Andy Partridge: Not really, as the Monkees very only gently psychedelic. The Dukes aimed at the more overtly psyche groups like Floyd, Beatles, Satanic Majesties era Stones. Actually my favorite of the Monkees albums was Pisces Aquarius, which is about as far out as they got. Loved that record and still do. Daily Nightly and Star Collector are great little psych “lite” numbers.
What is the Monkees studio album that ticks the boxes for you and why?
Andy Partridge: Well, Pisces was my fave as I said, but I did have them all to pick from. Pisces was a combination of excellent songs with a light spray of space dust in the form of Micky’s Moog, there’s a TV series I’d love to see, Micky’s Moog. I reckon Meet the Monkees or Headquarters are in joint second places though?

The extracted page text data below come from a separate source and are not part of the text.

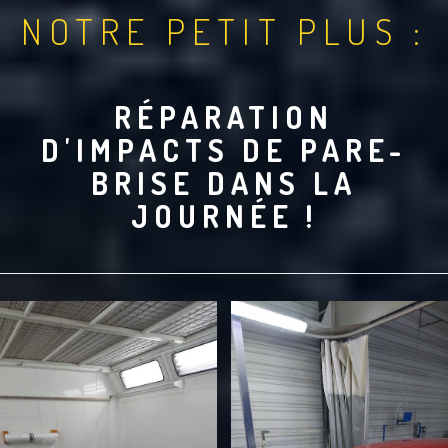
NOTRE PETIT PLUS :
RÉPARATION
D'IMPACTS DE PARE-
BRISE DANS LA
JOURNÉE !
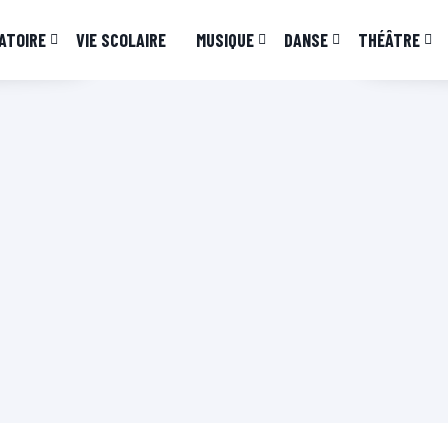
ATOIRE
VIE SCOLAIRE
MUSIQUE
DANSE
THÉÂTRE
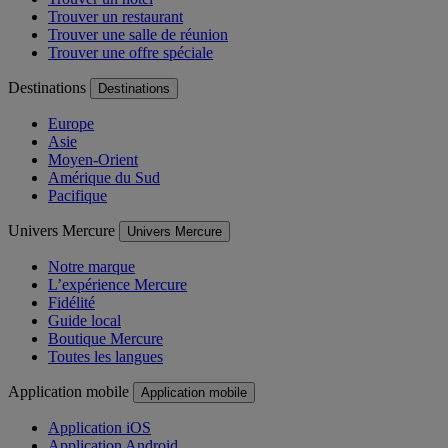
Trouver un restaurant
Trouver une salle de réunion
Trouver une offre spéciale
Destinations
Destinations
Europe
Asie
Moyen-Orient
Amérique du Sud
Pacifique
Univers Mercure
Univers Mercure
Notre marque
L’expérience Mercure
Fidélité
Guide local
Boutique Mercure
Toutes les langues
Application mobile
Application mobile
Application iOS
Application Android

Pick a few familiar and deep Monkees tracks that you favor and share why they resonated with you then and now.
Andy Partridge: Oh man, impossible…Pleasant Valley Sunday. Great song, delivered with spunk, great guitar riff and harmonies, wonderful production…and I LOVED that ending where everything was pushed deep into the reverb chamber.
A trick I ‘borrowed’ for the end of the XTC number Great Fire.

Clarksville of course; man that guitar intro. I STILL can’t quite play that quite right. Oh, Zor and Zam was another goodie. Actually, all in all Randy Scouse Git is probably my all out fave…Too many, too many Ken.
Did you have a chance to see the Monkees live in the UK in 1967 or when they reunited and toured as a foursome in the ’90s?
Andy Partridge: I think there may have been a bus from my school to go and see them live in 67, but I couldn’t afford the cost. To be honest I’m not the sort of person who enjoys seeing bands live, never have I ever been. It’s all about the records for me, that’s where the magic lives, in that black plastic.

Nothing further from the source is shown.